Deep Space 1 (DS1) was a NASA technology demonstration spacecraft which flew by an asteroid and a comet. It was part of the New Millennium Program, dedicated to testing advanced technologies.

Launched on 24 October 1998, the Deep Space 1 spacecraft carried out a flyby of asteroid 9969 Braille, which was its primary science target. The mission was extended twice to include an encounter with comet 19P/Borrelly and further engineering testing. Problems during its initial stages and with its star tracker led to repeated changes in mission configuration. While the flyby of the asteroid was only a partial success, the encounter with the comet retrieved valuable information.

The Deep Space series was continued by the Deep Space 2 probes, which were launched in January 1999 piggybacked on the Mars Polar Lander and were intended to strike the surface of Mars (though contact was lost and the mission failed). Deep Space 1 was the first NASA spacecraft to use ion propulsion rather than the traditional chemical-powered rockets.

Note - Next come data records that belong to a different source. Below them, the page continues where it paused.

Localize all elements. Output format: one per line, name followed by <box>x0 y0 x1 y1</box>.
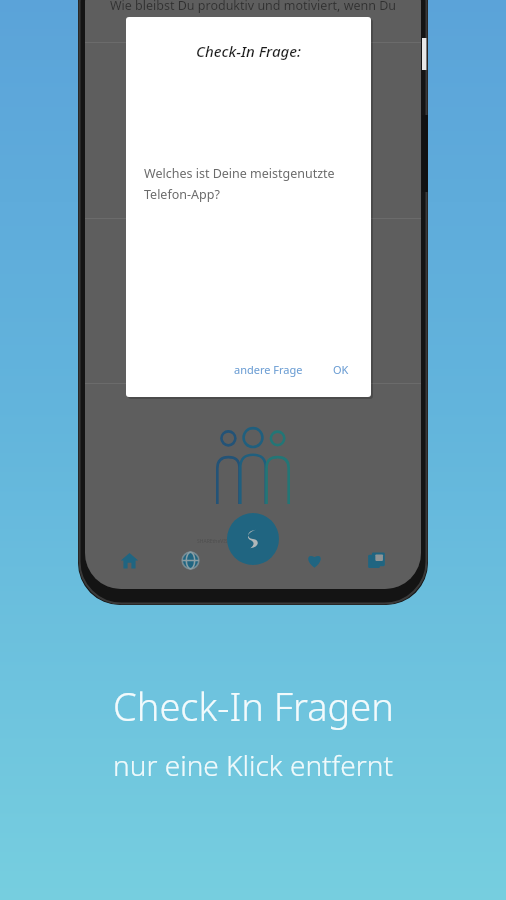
staticText: SHAREtheVISION <box>197 538 238 545</box>
staticText: Wie bleibst Du produktiv und motiviert, … <box>99 0 407 32</box>
staticText: Check-In Frage: <box>126 41 371 61</box>
staticText: Check-In Fragen <box>113 680 394 732</box>
staticText: OK <box>333 362 349 377</box>
button[interactable]: Wie bleibst Du produktiv und motiviert, … <box>99 0 407 32</box>
staticText: andere Frage <box>234 362 303 377</box>
button[interactable]: Share <box>227 513 279 565</box>
button[interactable]: andere Frage <box>226 356 311 383</box>
button[interactable]: OK <box>325 356 357 383</box>
button[interactable]: Library <box>345 531 407 589</box>
staticText: Welches ist Deine meistgenutzte Telefon-… <box>144 165 347 202</box>
staticText: nur eine Klick entfernt <box>113 746 393 784</box>
button[interactable]: Home <box>99 531 160 589</box>
button[interactable]: Explore <box>160 531 221 589</box>
button[interactable]: Favourites <box>283 531 345 589</box>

The purpose of Deep Space 1 was technology development and validation for future missions; 12 technologies were tested:

The Autonav system, developed by NASA's Jet Propulsion Laboratory, takes images of known bright asteroids. The asteroids in the inner Solar System move in relation to other bodies at a noticeable, predictable speed. Thus a spacecraft can determine its relative position by tracking such asteroids across the star background, which appears fixed over such timescales. Two or more asteroids let the spacecraft triangulate its position; two or more positions in time let the spacecraft determine its trajectory. Existing spacecraft are tracked by their interactions with the transmitters of the NASA Deep Space Network (DSN), in effect an inverse GPS. However, DSN tracking requires many skilled operators, and the DSN is overburdened by its use as a communications network. The use of Autonav reduces mission cost and DSN demands.

The Autonav system can also be used in reverse, tracking the position of bodies relative to the spacecraft. This is used to acquire targets for the scientific instruments. The spacecraft is programmed with the target's coarse location. After initial acquisition, Autonav keeps the subject in frame, even commandeering the spacecraft's attitude control. The next spacecraft to use Autonav was Deep Impact.

Primary power for the mission was produced by a new solar array technology, the Solar Concentrator Array with Refractive Linear Element Technology (SCARLET), which uses linear Fresnel lenses made of silicone to concentrate sunlight onto solar cells. ABLE Engineering developed the concentrator technology and built the solar array for DS1, with Entech Inc, who supplied the Fresnel optics, and the NASA Glenn Research Center. The activity was sponsored by the Ballistic Missile Defense Organization, developed originally for the SSI - Conestoga 1620 payload, METEOR. The concentrating lens technology was combined with dual-junction solar cells, which had considerably better performance than the GaAs solar cells that were the state of the art at the time of the mission launch.

The SCARLET arrays generated 2.5 kilowatts at 1 AU, with less size and weight than conventional arrays.